# Exercise prompt
Could the data below be retyped exactly, without its pictures?

# Records shown
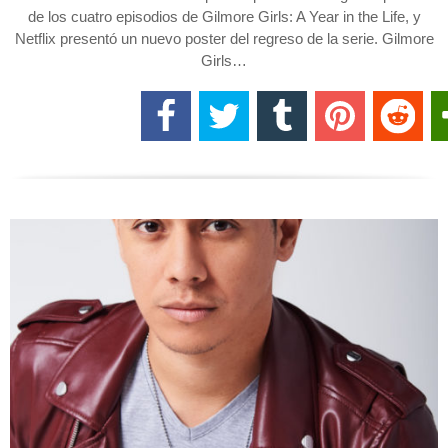
de los cuatro episodios de Gilmore Girls: A Year in the Life, y
Netflix presentó un nuevo poster del regreso de la serie. Gilmore
Girls…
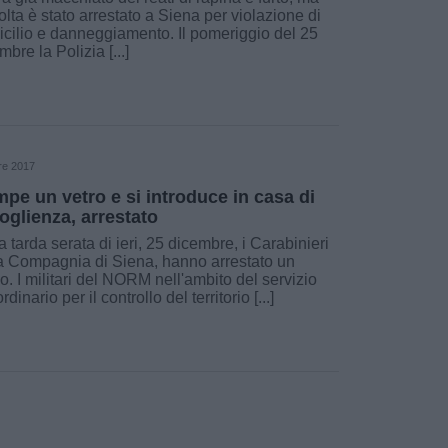
olta è stato arrestato a Siena per violazione di
cilio e danneggiamento. Il pomeriggio del 25
mbre la Polizia [...]
re 2017
pe un vetro e si introduce in casa di
oglienza, arrestato
a tarda serata di ieri, 25 dicembre, i Carabinieri
a Compagnia di Siena, hanno arrestato un
. I militari del NORM nell'ambito del servizio
rdinario per il controllo del territorio [...]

# Task output
de los cuatro episodios de Gilmore Girls: A Year in the Life, y
Netflix presentó un nuevo poster del regreso de la serie. Gilmore
Girls…
olta è stato arrestato a Siena per violazione di
cilio e danneggiamento. Il pomeriggio del 25
mbre la Polizia [...]
re 2017
pe un vetro e si introduce in casa di
oglienza, arrestato
a tarda serata di ieri, 25 dicembre, i Carabinieri
a Compagnia di Siena, hanno arrestato un
. I militari del NORM nell'ambito del servizio
rdinario per il controllo del territorio [...]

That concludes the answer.